Я кивнула: — А король тогда у нас…?
— Людовик Пятнадцатый… Возлюбленный.
— Кем? — не поняла я, потом сообразила: — А-а… это прозвище. Хорошее время. Спасибо, Дешам. А Россия, что там у них?
— Россией правит женщина, — напряженно смотрел он на меня, — а еще они избрали путь не истинной религии.
— Исчерпывающе, — пробормотала я, — а вы что — настолько религиозны?
— Это только между нами, Мари, — чуть расслабился и даже усмехнулся мужчина: — После «красного» человека я сторонник научного взгляда на мир. Хотя понимаю, что должно бы наоборот…
— Мы уклонились от темы, — напомнила я, — а нельзя ли часом расспросить часового, которого оставил тогда у домика Гаррель? Только не нужно резких движений, пожалуйста! Ваше заступничество, а не дай Бог и дуэль, будут означать огласку, а мне она не нужна. Не важно даже имя, а просто хочу знать — не болен ли он?
— Опять вы странно говорите! — прикрыл он глаза, — все офицеры полка здоровы. У большей половины в городе или ближайших поселениях чистые содержанки. Или семьи. И я не представляю себе аристократа в образе насильника… а если все же — нижний чин?
— Не думаю. Гарреля уважают, но часовой ослушался его — похоже, подчинился приказу высшего чина. А еще я помню дорогие духи… И к вопросу о «не представляю» — мой муж тоже был аристократом. Опросите, пожалуйста, часового. Буду очень вам благодарна.

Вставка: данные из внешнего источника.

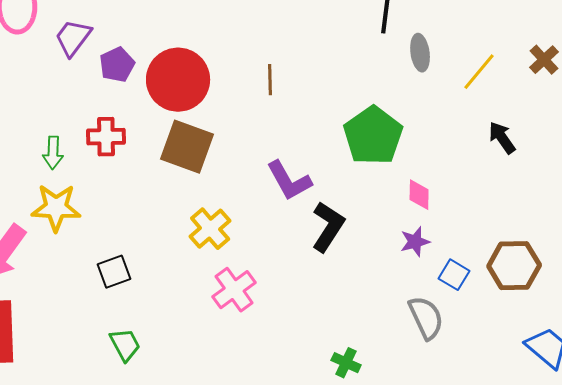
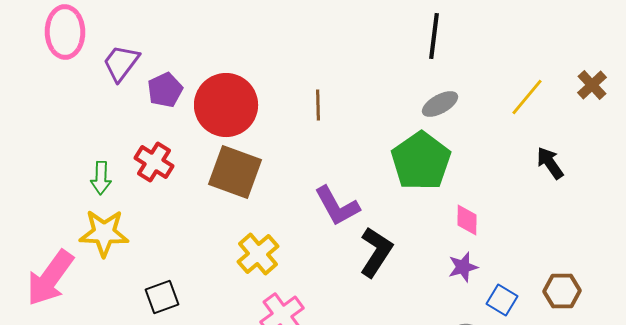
gray ellipse: (420, 53) -> (440, 104), moved, turned 69
red cross: (106, 137) -> (154, 162), turned 33
brown hexagon: (514, 266) -> (562, 291), size x0.7

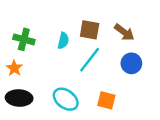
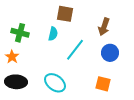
brown square: (90, 30) -> (65, 14), moved
brown arrow: (124, 32) -> (104, 27), turned 72
orange square: (106, 100) -> (103, 84), moved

— Непременно… Ваш муж был недостойным человеком, но еще и стариком, Мари. То, что мужчина способен быть с женщиной, еще не означает, что его семя жизнеспособно.
— Он подкладывал свою жену и под других, Жак… про одного знаю доподлинно. Простите за такие подробности. Но вы заставили меня задуматься… спасибо, — поднялась я, тяжело опираясь на руку доктора.
— Но если все же — так…? Что именно вы собираетесь предпринять в этом случае? — ровно интересовался Дешам.
— Я подумаю, — пообещала я, — не будем спешить с диагнозом.
— Мне кажется иногда, что вы намного страшнее «красного» человека, Мари. От вас порой мороз по коже, — так же ровно отметил он, — прячьте себя старательнее. И побольше женской глупости. Соответствуйте, в конце концов, своему возрасту, — расстроено качал он головой, — иначе…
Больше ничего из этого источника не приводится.